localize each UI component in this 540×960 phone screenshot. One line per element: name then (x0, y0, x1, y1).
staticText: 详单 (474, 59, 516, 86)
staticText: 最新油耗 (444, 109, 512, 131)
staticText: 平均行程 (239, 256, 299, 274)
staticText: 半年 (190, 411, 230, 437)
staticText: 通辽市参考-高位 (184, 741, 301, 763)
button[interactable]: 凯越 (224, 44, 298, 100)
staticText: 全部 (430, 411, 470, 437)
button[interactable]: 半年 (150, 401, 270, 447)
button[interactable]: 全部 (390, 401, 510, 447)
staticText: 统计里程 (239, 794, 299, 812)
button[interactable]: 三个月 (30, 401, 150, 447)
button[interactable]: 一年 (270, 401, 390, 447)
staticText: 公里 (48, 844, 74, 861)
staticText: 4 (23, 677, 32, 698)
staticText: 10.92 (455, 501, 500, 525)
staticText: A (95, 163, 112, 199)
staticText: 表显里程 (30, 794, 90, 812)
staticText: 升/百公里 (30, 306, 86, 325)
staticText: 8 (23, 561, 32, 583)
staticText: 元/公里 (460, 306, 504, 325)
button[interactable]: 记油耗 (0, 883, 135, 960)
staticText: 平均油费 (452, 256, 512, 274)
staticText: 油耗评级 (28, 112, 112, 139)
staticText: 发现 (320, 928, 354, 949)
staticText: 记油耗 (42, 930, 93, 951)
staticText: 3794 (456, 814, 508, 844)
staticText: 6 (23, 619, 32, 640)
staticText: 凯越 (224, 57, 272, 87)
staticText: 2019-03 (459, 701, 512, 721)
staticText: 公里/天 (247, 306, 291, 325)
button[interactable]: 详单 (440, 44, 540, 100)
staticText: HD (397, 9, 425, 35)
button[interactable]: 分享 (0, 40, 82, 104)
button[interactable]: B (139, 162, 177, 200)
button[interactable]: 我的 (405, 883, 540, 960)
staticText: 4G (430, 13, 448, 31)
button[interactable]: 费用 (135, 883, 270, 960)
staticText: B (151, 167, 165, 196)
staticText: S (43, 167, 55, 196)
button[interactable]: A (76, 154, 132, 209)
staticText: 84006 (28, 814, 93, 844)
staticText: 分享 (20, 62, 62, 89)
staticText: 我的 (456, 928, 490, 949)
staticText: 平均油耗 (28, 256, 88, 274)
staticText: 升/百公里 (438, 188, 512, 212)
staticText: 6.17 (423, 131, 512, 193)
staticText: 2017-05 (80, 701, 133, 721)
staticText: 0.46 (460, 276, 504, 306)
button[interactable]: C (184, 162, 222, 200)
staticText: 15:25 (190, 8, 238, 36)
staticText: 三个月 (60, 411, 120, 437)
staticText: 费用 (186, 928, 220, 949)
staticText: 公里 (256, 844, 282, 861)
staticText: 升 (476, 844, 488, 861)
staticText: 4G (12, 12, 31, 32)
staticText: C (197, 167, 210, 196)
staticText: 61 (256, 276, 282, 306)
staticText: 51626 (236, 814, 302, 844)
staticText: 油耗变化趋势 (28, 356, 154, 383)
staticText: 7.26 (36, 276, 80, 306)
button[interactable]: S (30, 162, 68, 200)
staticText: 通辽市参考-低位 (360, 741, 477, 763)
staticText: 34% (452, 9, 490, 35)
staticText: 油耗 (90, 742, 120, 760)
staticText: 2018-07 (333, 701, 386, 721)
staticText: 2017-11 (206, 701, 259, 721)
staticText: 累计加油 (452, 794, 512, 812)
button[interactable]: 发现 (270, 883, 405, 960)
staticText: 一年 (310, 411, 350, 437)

How to complete this task >> Your answer should be a single number: the count of lines in these records that hold the string "通辽市参考".

Result for this task >> 2